__WHAT IS EXPECTED__. Give back exactly the stretch of data below from the line holding "See the attached image. ## Task" through the line holding "Return results in", both ends included, and leave the remaining lines out.

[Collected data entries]
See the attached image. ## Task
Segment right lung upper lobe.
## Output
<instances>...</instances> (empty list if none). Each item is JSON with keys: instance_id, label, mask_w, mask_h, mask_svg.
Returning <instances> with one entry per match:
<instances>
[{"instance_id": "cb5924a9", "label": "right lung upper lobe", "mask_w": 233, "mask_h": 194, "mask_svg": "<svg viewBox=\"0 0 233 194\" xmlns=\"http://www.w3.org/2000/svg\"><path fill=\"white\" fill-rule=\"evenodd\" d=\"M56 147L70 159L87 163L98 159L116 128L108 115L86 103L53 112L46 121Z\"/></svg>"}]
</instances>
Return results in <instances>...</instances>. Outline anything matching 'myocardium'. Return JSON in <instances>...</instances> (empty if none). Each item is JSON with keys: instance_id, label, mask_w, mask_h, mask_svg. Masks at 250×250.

---

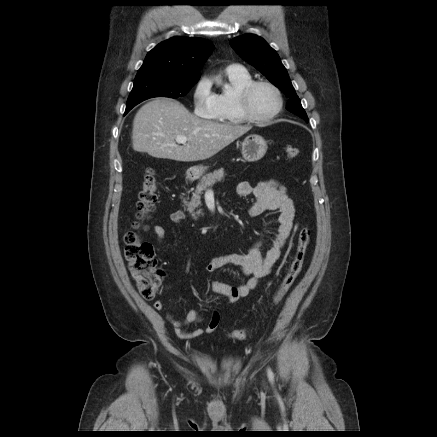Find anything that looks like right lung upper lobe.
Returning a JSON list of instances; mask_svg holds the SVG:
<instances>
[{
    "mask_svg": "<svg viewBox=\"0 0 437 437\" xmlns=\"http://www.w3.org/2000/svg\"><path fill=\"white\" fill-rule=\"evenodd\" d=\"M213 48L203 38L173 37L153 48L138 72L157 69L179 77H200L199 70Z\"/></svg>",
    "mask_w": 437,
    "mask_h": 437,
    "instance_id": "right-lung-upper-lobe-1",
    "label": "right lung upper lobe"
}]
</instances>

__TASK ANSWER__.
See the attached image. ## Task
Segment right lung upper lobe.
## Output
<instances>...</instances> (empty list if none). Each item is JSON with keys: instance_id, label, mask_w, mask_h, mask_svg.
Returning <instances> with one entry per match:
<instances>
[{"instance_id": "cb5924a9", "label": "right lung upper lobe", "mask_w": 233, "mask_h": 194, "mask_svg": "<svg viewBox=\"0 0 233 194\" xmlns=\"http://www.w3.org/2000/svg\"><path fill=\"white\" fill-rule=\"evenodd\" d=\"M56 147L70 159L87 163L98 159L116 128L108 115L86 103L53 112L46 121Z\"/></svg>"}]
</instances>
Return results in <instances>...</instances>. Outline anything matching 'myocardium'. Return JSON in <instances>...</instances> (empty if none). Each item is JSON with keys: instance_id, label, mask_w, mask_h, mask_svg. Masks at 250×250.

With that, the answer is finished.